No. Decrementing CSSA is equivalent to popping stack frames, not switching
threads.
In some cases such as so-called "first stage" exception handling, one
could pop CSSA back to the previous after resetting CPU context and stack
frame appropriate to the "second stage" or "real" exception handling
routine, then jump to the handler directly. This could improve exception
handling performance by saving an EEXIT/ERESUME trip.



Looking at the AEX-notify spec again, EDECCSSA does below:

(* At this point, the instruction is guaranteed to complete *)
CR_TCS_PA.CSSA := CR_TCS_PA.CSSA - 1;
CR_GPR_PA := Physical_Address(DS:TMP_GPR);

It doens't reset the RIP to CR_GPA_PA.RIP so looks yes you are right.
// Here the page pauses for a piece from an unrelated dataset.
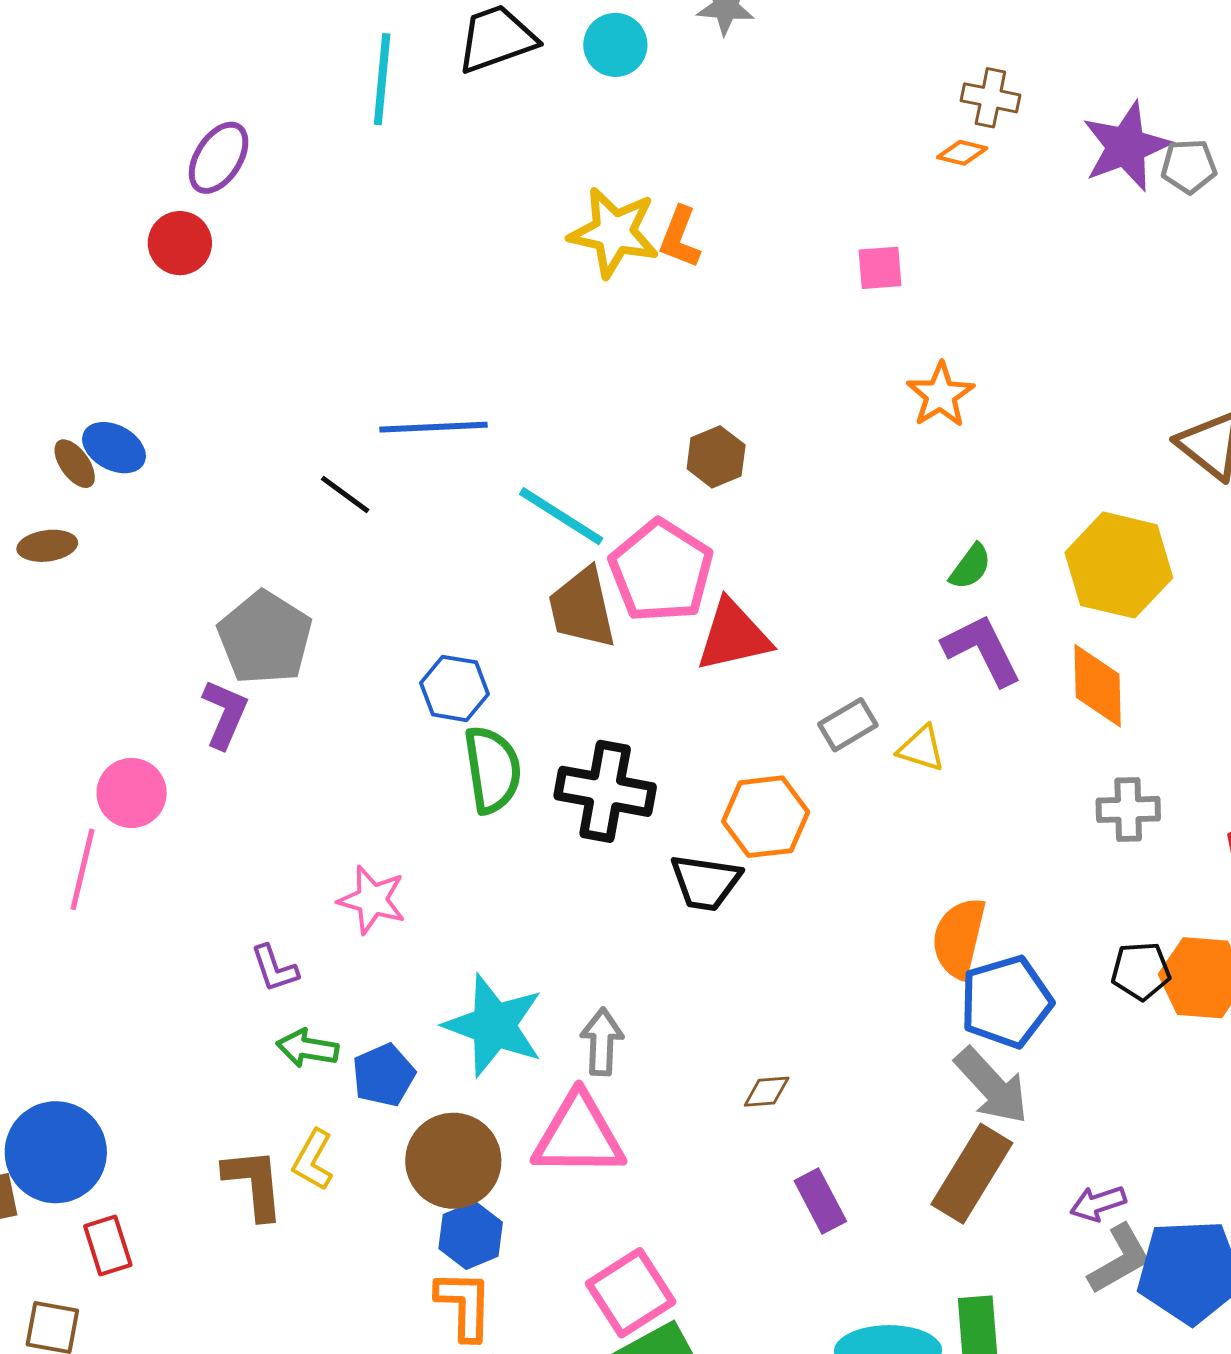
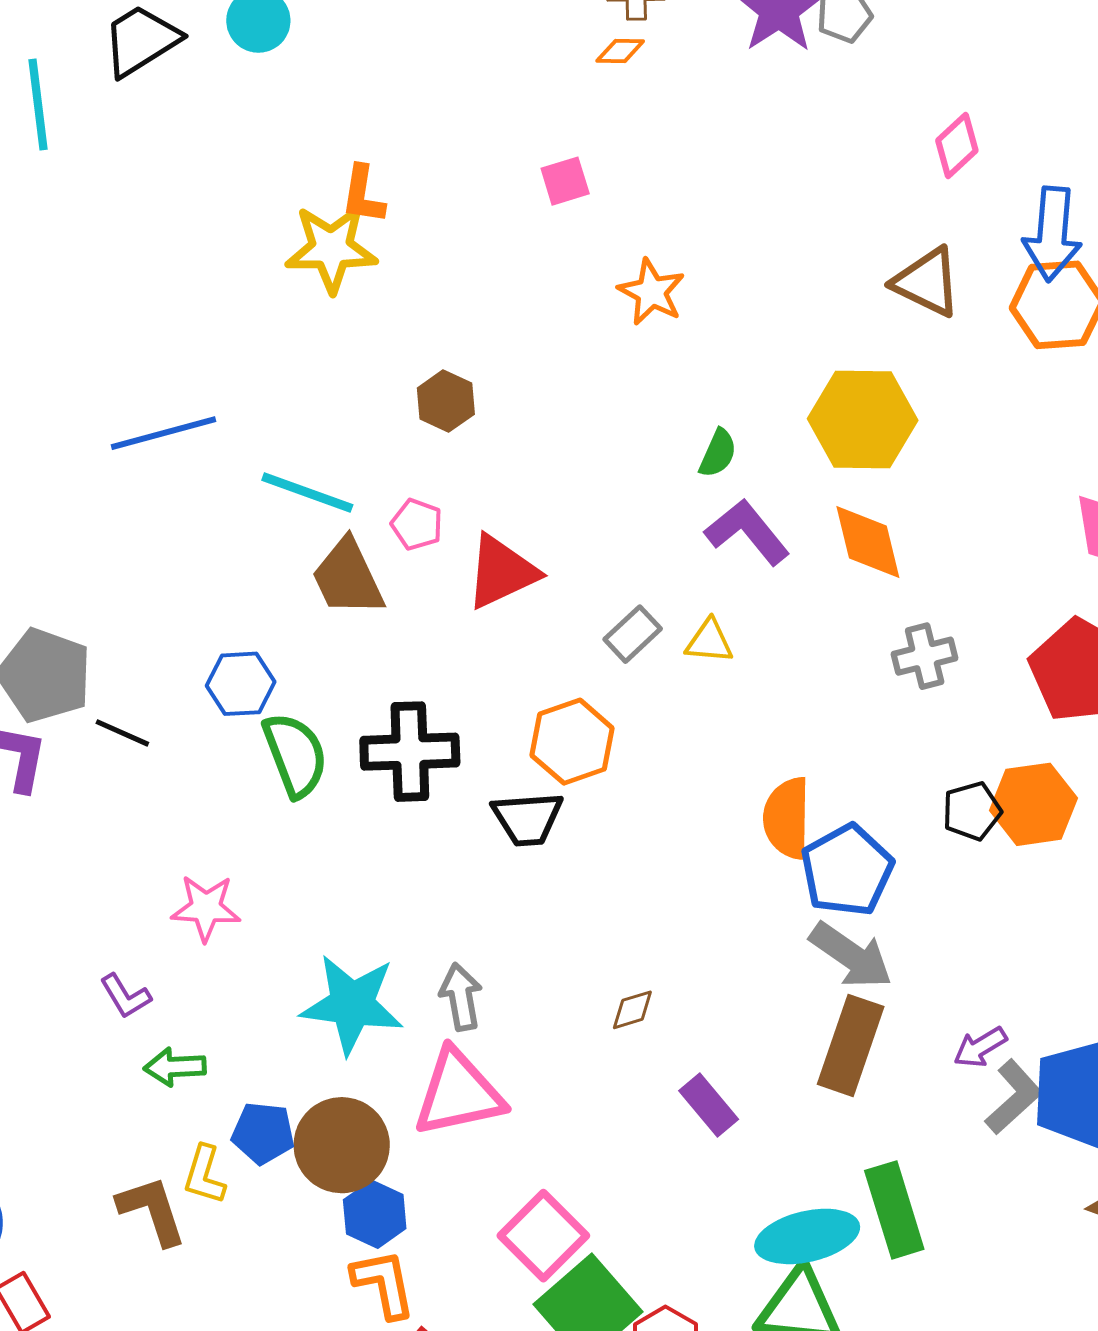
yellow star: (614, 232) -> (331, 249), moved
black line: (345, 494) -> (122, 733), moved
pink pentagon: (661, 571) -> (417, 524), size x0.5
blue pentagon: (384, 1075) -> (263, 1133), moved, turned -30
It only
"popping the stack frame" but doesn't switch thread.

But the pseudo code of EDECCSSA only updates the CR_TCS_PA and CR_GPR_PA
registers (forget about XSAVE not), but doesn't manually updating the actual CPU
registers such as GPRs. Are the actual CPU registers updated automatically when
CR_xx are updated?

No, the enclave code is supposed to do that. Here is are a few more details on the flow I mentioned.
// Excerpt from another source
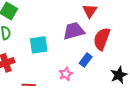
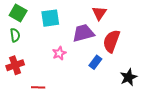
cyan square: (39, 45) -> (50, 18), moved
pink star: (66, 74) -> (59, 53), moved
On any AEX event, CPU saves states including GPR/XSave into SSA[0]. When AEX-notify is turned off, for enclaves to handle exceptions occurred inside enclave, user space must do EENTER with the same TCS on which the exception occurred. EENTER would give a clean slate of GPR and SSA[1] becomes active for next AEX. It's enclave's responsibility to save GPR/XSave states in SSA[0] to some place (e.g., stack), then EDECCSSA, then jump to the "second stage" handler. (Note now SSA[0] is reactivated and ready if another AEX occurs). The second stage handler then fixes the situation that caused the original AEX, restore CPU context from the saved SSA[0] states, jump back to original place where exception happened.